BMW has confirmed the long-circulating rumour that it will introduce a large, seven-seat X7 SUV to sit above the current X5 in the lineup. The new model will form part of a massive USD$1-billion investment in BMW's factory in Spartanburg, South Carolina, in the US.
The German company already makes the X3, X4 and X5 there and the addition of the X7 will push Spartanburg’s capacity to 450,000 cars a year – making it the biggest BMW plant in the world.
The X7 will be based on the X5’s chassis but is expected to incorporate some of the lessons learned in lightweight construction and the use of carbon-fibre from BMW’s i-range in order to keep its weight down.
The car will be a direct rival to Audi’s second-generation Q7 and will also almost certainly form the basis of Rolls-Royce’s first-ever 4x4. The super-luxury British car maker has long been discussing the possibility of an SUV, and the addition of the X7 to BMW’s lineup makes its appearance that much more likely.

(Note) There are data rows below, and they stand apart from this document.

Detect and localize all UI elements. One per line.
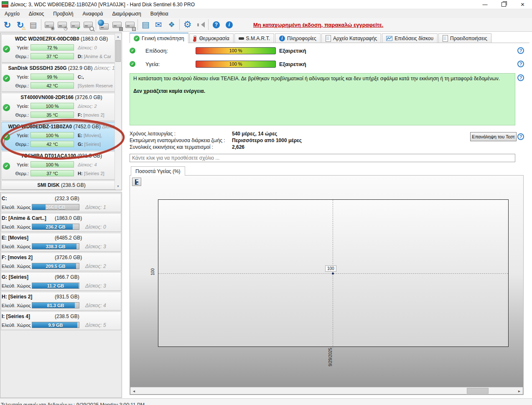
disk-item-5[interactable]: SMI DISK (238.5 GB) [1,181,116,190]
tab-log[interactable]: Αρχείο Καταγραφής [321,33,381,43]
partition-item-h[interactable]: H: [Seiries 2] (931.5 GB) Ελεύθ. Χώρος 8… [1,292,121,311]
partition-item-g[interactable]: G: [Seiries] (966.7 GB) Ελεύθ. Χώρος 11.… [1,272,121,291]
menu-configuration[interactable]: Διαμόρφωση [107,10,145,18]
disk-list: WDC WD20EZRX-00DC0B0 (1863.0 GB) Υγεία:7… [0,33,122,190]
tab-disk-performance[interactable]: Επιδόσεις δίσκου [382,33,438,43]
log-icon[interactable]: ▤ [139,19,152,31]
data-point [332,273,334,275]
menu-help[interactable]: Βοήθεια [146,10,173,18]
health-bar: 100 % [31,132,74,138]
email-icon[interactable]: ✉ [152,19,165,31]
tab-temperature[interactable]: Θερμοκρασία [189,33,234,43]
partition-item-f[interactable]: F: [movies 2] (3726.0 GB) Ελεύθ. Χώρος 2… [1,252,121,271]
x-axis-tick: 9/29/2025 [328,348,333,372]
help-test-icon[interactable] [517,133,524,140]
ok-icon [130,61,135,67]
report-icon[interactable]: ▤ [27,19,40,31]
partition-item-d[interactable]: D: [Anime & Cart..] (1863.0 GB) Ελεύθ. Χ… [1,213,121,232]
scroll-thumb[interactable] [115,40,121,62]
disk-item-2[interactable]: ST4000VN008-2DR166 (3726.0 GB) Υγεία:100… [1,93,116,121]
tab-alerts[interactable]: Προειδοποιήσεις [438,33,491,43]
disk-search-icon[interactable] [81,19,94,31]
disk-item-3-selected[interactable]: WDC WD80EDBZ-11B0ZA0 (7452.0 GB) Δίσκο Υ… [1,122,116,150]
disk-list-scrollbar[interactable]: ▲ ▼ [115,33,121,189]
scroll-thumb[interactable] [467,388,489,394]
restore-button[interactable] [494,0,513,9]
app-icon [2,1,8,8]
lifetime-stats: Χρόνος λειτουργίας :540 μέρες, 14 ώρες Ε… [130,130,302,150]
retest-button[interactable]: Επανάληψη του Τεστ [470,132,517,141]
partition-list: C: (232.3 GB) Ελεύθ. Χώρος 166.0 GB Δίσκ… [0,192,122,398]
network-disk-icon[interactable] [97,19,110,31]
save-chart-button[interactable] [132,178,141,186]
menu-report[interactable]: Αναφορά [78,10,107,18]
disk-usb-icon[interactable] [123,19,136,31]
partition-item-i[interactable]: I: [Seiries 4] (238.5 GB) Ελεύθ. Χώρος 9… [1,311,121,330]
free-space-bar: 81.3 GB [32,302,79,308]
health-bar: 100 % [31,161,74,168]
comment-input[interactable] [130,154,515,162]
disk-clock-icon[interactable]: ◷ [56,19,69,31]
minimize-button[interactable]: — [476,0,494,9]
tab-overview[interactable]: Γενική επισκόπηση [130,33,188,43]
toolbar-separator [137,19,138,30]
disk-item-0[interactable]: WDC WD20EZRX-00DC0B0 (1863.0 GB) Υγεία:7… [1,34,116,63]
help-health-icon[interactable] [517,61,524,67]
scroll-up-icon[interactable]: ▲ [115,33,121,40]
toolbar-separator [41,19,41,30]
window-title: Δίσκος: 3, WDC WD80EDBZ-11B0ZA0 [VR1A0JJ… [10,2,195,8]
scroll-left-icon[interactable]: ◂ [130,387,137,394]
chart-plot-area: 100 [158,199,509,347]
temp-bar: 35 °C [31,112,74,118]
disk-item-1[interactable]: SanDisk SDSSDH3 250G (232.9 GB) Δίσκος: … [1,64,116,92]
save-icon [135,179,138,185]
sound-icon[interactable] [194,19,207,31]
title-bar: Δίσκος: 3, WDC WD80EDBZ-11B0ZA0 [VR1A0JJ… [0,0,532,9]
health-bar: 100 % [196,61,276,68]
help-performance-icon[interactable] [517,47,524,54]
info-icon[interactable]: i [223,19,236,31]
health-bar: 99 % [31,74,74,80]
help-icon[interactable]: ? [210,19,223,31]
chart-h-scrollbar[interactable]: ◂ ▸ [130,387,523,394]
refresh-warning-icon[interactable]: ↻⚠ [14,19,27,31]
partition-item-e[interactable]: E: [Movies] (6485.2 GB) Ελεύθ. Χώρος 338… [1,233,121,252]
register-notice[interactable]: Μη καταχωρημένη έκδοση, παρακαλώ εγγραφε… [253,22,383,28]
log-file-icon [326,35,331,42]
tab-information[interactable]: iΠληροφορίες [275,33,321,43]
toolbar: ↻ ↻⚠ ▤ ◉ ◷ ✔ ▤ ✉ ❖ ⚙ ? i Μη καταχωρημένη… [0,18,532,32]
close-button[interactable]: ✕ [513,0,532,9]
refresh-icon[interactable]: ↻ [1,19,14,31]
restore-icon [501,2,506,7]
menu-view[interactable]: Προβολή [48,10,78,18]
scroll-down-icon[interactable]: ▼ [115,183,121,189]
disk-connect-icon[interactable] [110,19,123,31]
performance-bar: 100 % [196,47,276,54]
temp-bar: 37 °C [31,53,74,59]
tab-bar: Γενική επισκόπηση Θερμοκρασία S.M.A.R.T.… [130,33,529,43]
chart-icon [386,36,392,41]
tab-smart[interactable]: S.M.A.R.T. [234,33,274,43]
remote-monitor-icon[interactable]: ❖ [165,19,178,31]
free-space-bar: 166.0 GB [32,204,79,210]
toolbar-separator [96,19,96,30]
partition-item-c[interactable]: C: (232.3 GB) Ελεύθ. Χώρος 166.0 GB Δίσκ… [1,194,121,212]
help-status-icon[interactable] [517,74,524,81]
disk-power-icon[interactable]: ◉ [43,19,56,31]
scroll-right-icon[interactable]: ▸ [516,387,523,394]
chart-tab-health-percent[interactable]: Ποσοστά Υγείας (%) [131,166,185,176]
settings-gear-icon[interactable]: ⚙ [181,19,194,31]
ok-icon [130,48,135,53]
health-ok-icon [3,104,10,111]
disk-item-4[interactable]: TOSHIBA DT01ACA100 (931.5 GB) Υγεία:100 … [1,151,116,180]
menu-disk[interactable]: Δίσκος [24,10,48,18]
free-space-bar: 236.2 GB [32,224,79,230]
disk-accept-icon[interactable]: ✔ [69,19,81,31]
health-ok-icon [3,46,10,53]
menu-file[interactable]: Αρχείο [0,10,24,18]
status-message: Η κατάσταση του σκληρού δίσκου είναι ΤΕΛ… [130,73,515,125]
health-row: Υγεία: 100 % Εξαιρετική [130,60,306,68]
temp-bar: 42 °C [31,82,74,89]
toolbar-separator [179,19,180,30]
check-icon [134,36,140,41]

Seat is at long last getting an SUV-crossover to allow it to compete with the likes of the Nissan Qashqai and Peugeot 3008. The new model will go on sale in 2016 and will be based on the same MQB architecture as the current Seat Leon.
“This is an excellent piece of news, since it takes Seat into a new territory, in one of the largest and fastest-growing segments in the world,” Seat chairman Juergen Stackmann said, adding that the SUV “is a major step forward on the road to reaching sustainable profitability for the company”.
The likelihood is that the new car, which is expected to draw inspiration from Seat's 2011 IBX concept, won't be built in Spain. Although Seat builds the Q3 crossover on behalf of Audi at its Martorell plant in Barcelona, the new Seat SUV will probably be twinned with the next-generation Skoda Yeti, and would be built alongside that car in Skoda's Czech Republic factory.
Although Seat expanded its sales last year by 11 per cent, the company hasn’t made a profit since 2007 and the lack of an SUV-style model in a crossover-hungry market has been looking ever more the glaring omission.
Audi's tech boss , Dr Ulrich Hackenberg, has confirmed he's considering an expansion of the TT range beyond the existing coupé and convertible models. With sales of coupés falling rapidly (down by 31 per cent in Europe last year, or 21 per cent if you're looking at premium-badged models) the TT is finding it harder and harder to make a solid business case for itself. Out of the 1.6-million cars that Audi sold last year, just 18,000 were TTs – a fact that makes it much more difficult to defray the expensive investment in aluminium construction for the new model.